Mayo, whose real name was Virginia Clara Jones, was born in St. Louis, Missouri on November 30, 1920. As the daughter of a newspaper reporter, her family had a rich heritage in the St. Louis area. Her great-great-great grandfather Jones served in the American Revolution and later founded the city of East St. Louis, Illinois. Bitten early by the acting bug, all Mayo ever wanted to do was "play show." With a passion for dance at the age of six, she began training at her aunt's "School of Dramatic Expression." After graduating from Soldan High School in 1937, her natural talent led her to an impressive role in the St. Louis Missouri Municipal Opera Company. Awestruck by Mayo's talent her brother-in-law Andy Mayo, a Vaudeville performer, asked her to appear in his musical comedy called "Pansy and the Horse." Virginia soon changed her surname to Mayo and traveled the United States for four years dazzling fans with her performances as a ringmaster. Soon after she joined the act, Hollywood mogul, Samuel Goldwyn, spotted her and immediately signed her to a contract.

In 1943, Mayo had a small role in Jack London (1943) and a walk-in part in Follies Girl (1943). As producers grew more confident in her talent, the hazel-green eyed beauty was cast in more prestigious roles. In 1944, Mayo starred as Princess Margaret in The Princess and the Pirate alongside Bob Hope. A year later, Mayo appeared with Danny Kaye as Ellen Shanley in the Wonder Man (1945).  Starting to grow in popularity, Mayo worked with Kaye in The Kid from Brooklyn (1946) and Dana Andrews in The Best Years of Our Lives (1946). She cashed in big in 1947 when she was cast in The Secret Life of Walter Mitty (1947) as Rosalind van Hoorn. That year, she married actor Michael D. O'Shea, and later gave birth to her only child, Mary Catherine in 1953. She remained with O'Shea until his death in 1973.

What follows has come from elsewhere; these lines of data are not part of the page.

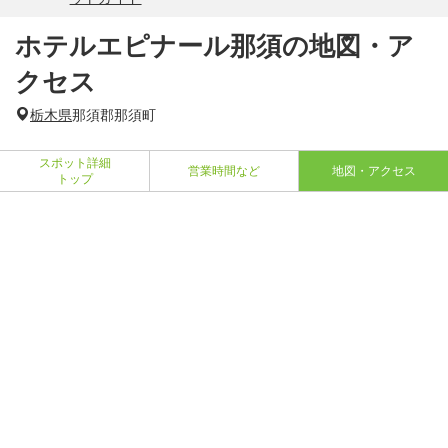
ホテルエピナール那須の地図・ア
クセス
栃木県
那須郡那須町
スポット詳細
営業時間など
地図・アクセス
トップ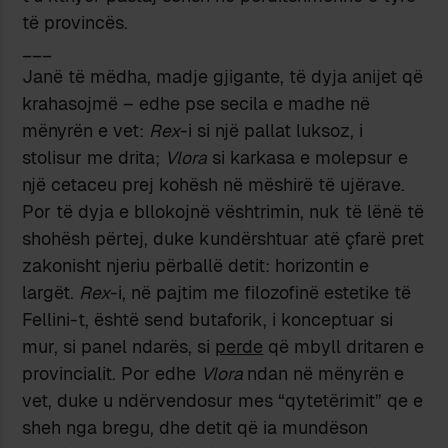
të provincës.
___
Janë të mëdha, madje gjigante, të dyja anijet që
krahasojmë – edhe pse secila e madhe në
mënyrën e vet:
Rex
-i si një pallat luksoz, i
stolisur me drita;
Vlora
si karkasa e molepsur e
një cetaceu prej kohësh në mëshirë të ujërave.
Por të dyja e bllokojnë vështrimin, nuk të lënë të
shohësh përtej, duke kundërshtuar atë çfarë pret
zakonisht njeriu përballë detit: horizontin e
largët.
Rex
-i, në pajtim me filozofinë estetike të
Fellini-t, është send butaforik, i konceptuar si
mur, si panel ndarës, si
perde
që mbyll dritaren e
provincialit. Por edhe
Vlora
ndan në mënyrën e
vet, duke u ndërvendosur mes “qytetërimit” qe e
sheh nga bregu, dhe detit që ia mundëson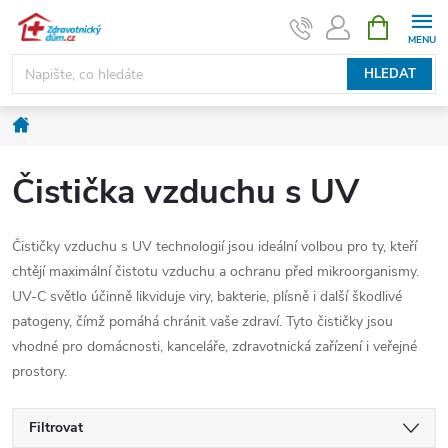
Přejít
NÁKUPNÍ
KOŠÍK
na
obsah
HLEDAT
Domů
Čistička vzduchu s UV
Čističky vzduchu s UV technologií jsou ideální volbou pro ty, kteří
chtějí maximální čistotu vzduchu a ochranu před mikroorganismy.
UV-C světlo účinně likviduje viry, bakterie, plísně i další škodlivé
patogeny, čímž pomáhá chránit vaše zdraví. Tyto čističky jsou
vhodné pro domácnosti, kanceláře, zdravotnická zařízení i veřejné
prostory.
Filtrovat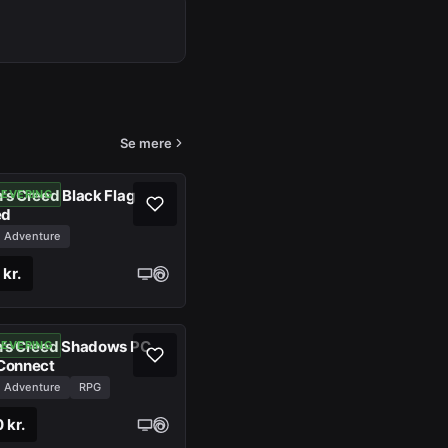
Se mere
's Creed Black Flag
LEVERING
ed
Adventure
 kr.
n’s Creed Shadows PC
LEVERING
 Connect
Adventure
RPG
 kr.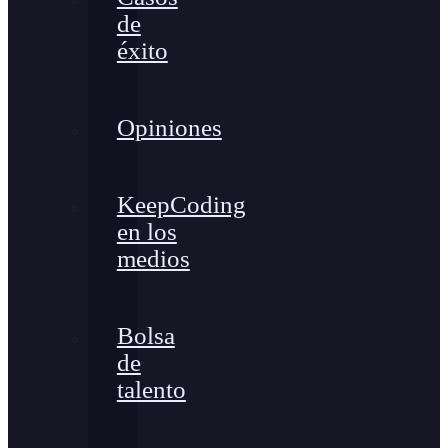
de
éxito
Opiniones
KeepCoding
en los
medios
Bolsa
de
talento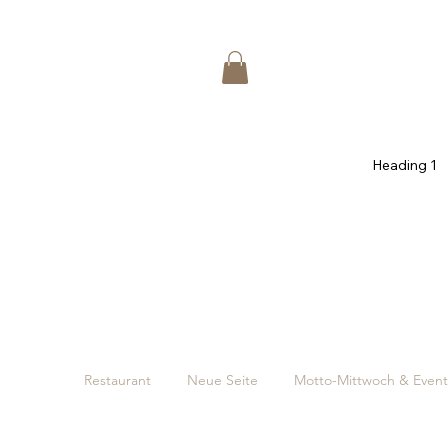
Heading 1
Restaurant
Neue Seite
Motto-Mittwoch & Event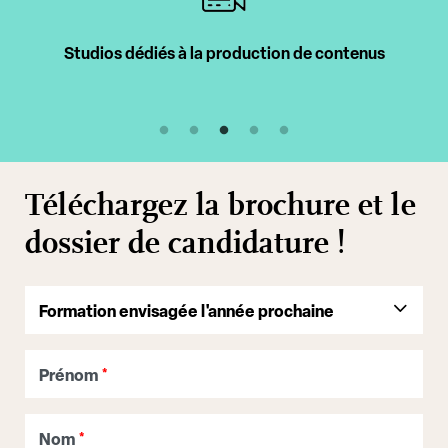
Intervenants professionnels
Téléchargez la brochure et le
dossier de candidature !
Prénom
*
Nom
*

In White Heat (1949), Mayo took on the cold-hearted role of "Verna Jarrett" opposite James Cagney (Cody Jarrett), a psychotic and mother-obsessed gunman. She later said in interviews that she was frightened by Cagney during the making of the film because he was so realistic. In The Best Years of Our Lives (1946), Mayo received raving reviews for her role as a shallow gold digger. This film featured an all-star cast and won nine Academy Awards. Her final film was the suspense thriller, The Man Next Door (1997).

Throughout Mayo's career, she appeared opposite some of the world's greatest leading men including: Burt Lancaster in The Flame and the Arrow (1950); Robert Stack in Great Day in the Morning (1956); Kirk Douglas in Along the Great Divide (1951); Rex Harrison in King Richard and the Crusaders (1954); Alan Ladd in The Iron Mistress (1952) and White Heat (1949); Gregory Peck in Captain Horatio Hornblower (1951) and Ronald Reagan in The Girl from Jones Beach (1949).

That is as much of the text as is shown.